Sorting Out Patent Law
The US Supreme Court last week handed down an important decision governing the expanded use of patents in recent years. The Court’s decision, issued in the case of the Association for Molecular Pathology v. Myriad Genetics, centered on the question of whether or not a patent held by the company Myriad Genetics over the BRCA1 and BRCA2 genes was valid. The two genes are closely connected to the development of breast and ovarian cancers, and Myriad had claimed a patent on the genes based on work they had done to discover and isolate the genes. Their patents prevented other researchers or companies from doing work on that gene sequence, and gave Myriad the ability to command higher prices for genetic tests to screen for those types of cancer.
The use of patents to protect innovation is guaranteed by the US Constitution. But the nature of those patents—and more importantly, the question of what can or cannot be patented—has long been contested. Historically, patents have been granted for innovations but not discoveries. The question, of course, is where the line between the two falls. Patent law has historically precluded patents over “products of nature.” But advocates for greater patent protection had contended that gene sequences outside the genome are not found in nature and could thus be subject to patent protection. In its ruling, the Supreme Court rejected this claim, holding that “genes and the information they encode are not patent eligible under §101 simply because they have been isolated from the surrounding genetic material.” Rather, to claim a patent there must be an “inventive step” or “apply the knowledge.”

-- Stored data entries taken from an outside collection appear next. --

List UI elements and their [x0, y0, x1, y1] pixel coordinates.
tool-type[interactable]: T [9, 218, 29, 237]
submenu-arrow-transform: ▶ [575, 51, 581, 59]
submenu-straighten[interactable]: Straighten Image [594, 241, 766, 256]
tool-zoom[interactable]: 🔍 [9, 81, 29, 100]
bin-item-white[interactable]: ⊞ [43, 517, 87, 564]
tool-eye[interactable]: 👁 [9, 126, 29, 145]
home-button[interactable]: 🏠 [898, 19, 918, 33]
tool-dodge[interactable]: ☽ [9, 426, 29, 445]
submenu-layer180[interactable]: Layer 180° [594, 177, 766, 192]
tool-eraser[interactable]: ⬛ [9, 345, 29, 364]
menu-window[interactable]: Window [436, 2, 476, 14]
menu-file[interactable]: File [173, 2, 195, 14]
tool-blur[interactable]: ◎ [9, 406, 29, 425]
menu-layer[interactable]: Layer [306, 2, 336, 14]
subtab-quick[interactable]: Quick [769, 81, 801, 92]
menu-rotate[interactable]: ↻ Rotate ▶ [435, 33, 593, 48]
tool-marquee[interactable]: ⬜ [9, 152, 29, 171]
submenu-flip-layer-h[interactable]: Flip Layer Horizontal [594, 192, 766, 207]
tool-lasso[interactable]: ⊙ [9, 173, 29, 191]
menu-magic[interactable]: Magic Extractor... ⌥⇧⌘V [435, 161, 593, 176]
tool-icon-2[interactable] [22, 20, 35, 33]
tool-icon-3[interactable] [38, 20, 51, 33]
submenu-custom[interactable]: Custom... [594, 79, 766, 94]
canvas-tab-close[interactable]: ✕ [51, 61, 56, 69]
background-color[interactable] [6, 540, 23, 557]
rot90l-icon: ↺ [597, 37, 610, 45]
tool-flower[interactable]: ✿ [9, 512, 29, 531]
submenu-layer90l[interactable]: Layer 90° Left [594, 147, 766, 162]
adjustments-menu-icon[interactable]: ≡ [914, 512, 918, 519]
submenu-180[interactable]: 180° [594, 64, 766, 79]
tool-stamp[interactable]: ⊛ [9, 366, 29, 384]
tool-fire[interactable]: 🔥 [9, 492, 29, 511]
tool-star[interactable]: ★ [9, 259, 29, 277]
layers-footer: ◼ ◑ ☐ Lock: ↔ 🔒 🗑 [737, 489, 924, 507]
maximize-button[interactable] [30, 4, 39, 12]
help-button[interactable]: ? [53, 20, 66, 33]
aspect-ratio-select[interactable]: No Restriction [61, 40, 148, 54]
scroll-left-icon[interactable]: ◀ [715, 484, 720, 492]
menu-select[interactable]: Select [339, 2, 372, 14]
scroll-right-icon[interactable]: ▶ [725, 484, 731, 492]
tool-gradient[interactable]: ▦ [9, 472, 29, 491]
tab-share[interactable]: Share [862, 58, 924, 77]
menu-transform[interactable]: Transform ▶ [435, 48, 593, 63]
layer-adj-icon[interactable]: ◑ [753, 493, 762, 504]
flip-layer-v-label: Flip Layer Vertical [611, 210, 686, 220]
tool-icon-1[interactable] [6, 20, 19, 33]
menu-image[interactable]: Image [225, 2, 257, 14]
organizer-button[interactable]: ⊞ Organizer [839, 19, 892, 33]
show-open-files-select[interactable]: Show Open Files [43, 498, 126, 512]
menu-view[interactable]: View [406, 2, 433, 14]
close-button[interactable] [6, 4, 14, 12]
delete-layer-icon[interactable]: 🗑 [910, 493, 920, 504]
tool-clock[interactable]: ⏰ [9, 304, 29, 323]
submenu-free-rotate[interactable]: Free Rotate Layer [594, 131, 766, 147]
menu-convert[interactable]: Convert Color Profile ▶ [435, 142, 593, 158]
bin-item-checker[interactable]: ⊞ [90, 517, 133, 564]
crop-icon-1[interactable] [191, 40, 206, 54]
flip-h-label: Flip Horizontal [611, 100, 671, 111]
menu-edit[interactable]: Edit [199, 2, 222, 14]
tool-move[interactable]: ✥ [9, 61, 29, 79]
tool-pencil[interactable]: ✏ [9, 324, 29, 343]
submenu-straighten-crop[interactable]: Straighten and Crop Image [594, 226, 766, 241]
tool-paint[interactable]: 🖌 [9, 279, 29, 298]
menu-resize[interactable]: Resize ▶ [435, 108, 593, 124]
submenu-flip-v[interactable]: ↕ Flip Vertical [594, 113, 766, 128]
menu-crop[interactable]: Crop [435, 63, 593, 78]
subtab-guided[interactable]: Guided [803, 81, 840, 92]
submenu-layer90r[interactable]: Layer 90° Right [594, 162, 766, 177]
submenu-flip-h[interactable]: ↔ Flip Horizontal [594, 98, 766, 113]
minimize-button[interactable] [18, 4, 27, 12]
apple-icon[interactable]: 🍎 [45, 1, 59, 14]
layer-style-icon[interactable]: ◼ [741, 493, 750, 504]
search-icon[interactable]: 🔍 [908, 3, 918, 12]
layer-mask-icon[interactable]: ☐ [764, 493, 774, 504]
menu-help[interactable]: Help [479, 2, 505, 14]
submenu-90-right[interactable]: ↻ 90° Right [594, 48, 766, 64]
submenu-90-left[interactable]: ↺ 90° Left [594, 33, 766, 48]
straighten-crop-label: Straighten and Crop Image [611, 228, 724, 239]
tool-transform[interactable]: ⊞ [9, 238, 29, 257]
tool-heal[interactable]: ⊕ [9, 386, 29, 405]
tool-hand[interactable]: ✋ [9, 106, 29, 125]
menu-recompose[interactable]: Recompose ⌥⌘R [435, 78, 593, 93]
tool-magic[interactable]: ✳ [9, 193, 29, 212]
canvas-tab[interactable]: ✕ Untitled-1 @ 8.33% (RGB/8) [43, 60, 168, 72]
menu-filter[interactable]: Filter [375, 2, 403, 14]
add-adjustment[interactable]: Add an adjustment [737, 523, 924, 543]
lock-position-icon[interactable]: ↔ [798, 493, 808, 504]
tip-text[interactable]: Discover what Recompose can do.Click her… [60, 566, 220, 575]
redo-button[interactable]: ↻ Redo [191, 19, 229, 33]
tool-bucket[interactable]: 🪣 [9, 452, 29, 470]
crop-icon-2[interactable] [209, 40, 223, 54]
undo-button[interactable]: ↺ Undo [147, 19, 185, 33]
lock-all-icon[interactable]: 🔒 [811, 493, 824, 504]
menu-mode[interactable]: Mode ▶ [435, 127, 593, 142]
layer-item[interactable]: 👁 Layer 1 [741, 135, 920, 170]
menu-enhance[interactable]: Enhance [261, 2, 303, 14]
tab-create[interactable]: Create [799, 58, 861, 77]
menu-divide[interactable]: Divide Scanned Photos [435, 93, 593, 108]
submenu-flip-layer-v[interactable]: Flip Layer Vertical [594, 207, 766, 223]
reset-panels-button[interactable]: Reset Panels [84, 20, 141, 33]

It’s difficult to understate the importance of this decision. There are currently more than 2,000 patents for human gene sequences, many of which appear to have been invalidated by the decision. Similarly, in the field of agricultural biotechnology, broad patent claims over the genomes of plant varieties would also be unfeasible. Such patents serve no real purpose other than to enrich the first to discover or sequence the genome. At the same time, they undermine the ability of other researchers to engage in study of specific gene sequences. While the Court’s decision will likely undermine research in some areas, it will likely prove a boon to others.